ENTRIES SHOWN Start Marker
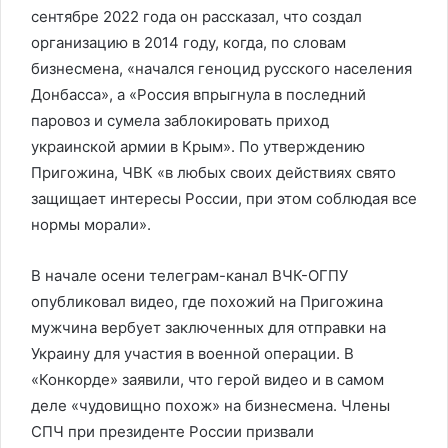
сентябре 2022 года он рассказал, что создал
организацию в 2014 году, когда, по словам
бизнесмена, «начался геноцид русского населения
Донбасса», а «Россия впрыгнула в последний
паровоз и сумела заблокировать приход
украинской армии в Крым». По утверждению
Пригожина, ЧВК «в любых своих действиях свято
защищает интересы России, при этом соблюдая все
нормы морали».
В начале осени телеграм-канал ВЧК-ОГПУ
опубликовал видео, где похожий на Пригожина
мужчина вербует заключенных для отправки на
Украину для участия в военной операции. В
«Конкорде» заявили, что герой видео и в самом
деле «чудовищно похож» на бизнесмена. Члены
СПЧ при президенте России призвали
ENTRIES SHOWN End Marker
YOUR TASK - Please repeat the data verbatim and leave the pictures out of your copy.

SOLVED EXERCISE -
сентябре 2022 года он рассказал, что создал
организацию в 2014 году, когда, по словам
бизнесмена, «начался геноцид русского населения
Донбасса», а «Россия впрыгнула в последний
паровоз и сумела заблокировать приход
украинской армии в Крым». По утверждению
Пригожина, ЧВК «в любых своих действиях свято
защищает интересы России, при этом соблюдая все
нормы морали».
В начале осени телеграм-канал ВЧК-ОГПУ
опубликовал видео, где похожий на Пригожина
мужчина вербует заключенных для отправки на
Украину для участия в военной операции. В
«Конкорде» заявили, что герой видео и в самом
деле «чудовищно похож» на бизнесмена. Члены
СПЧ при президенте России призвали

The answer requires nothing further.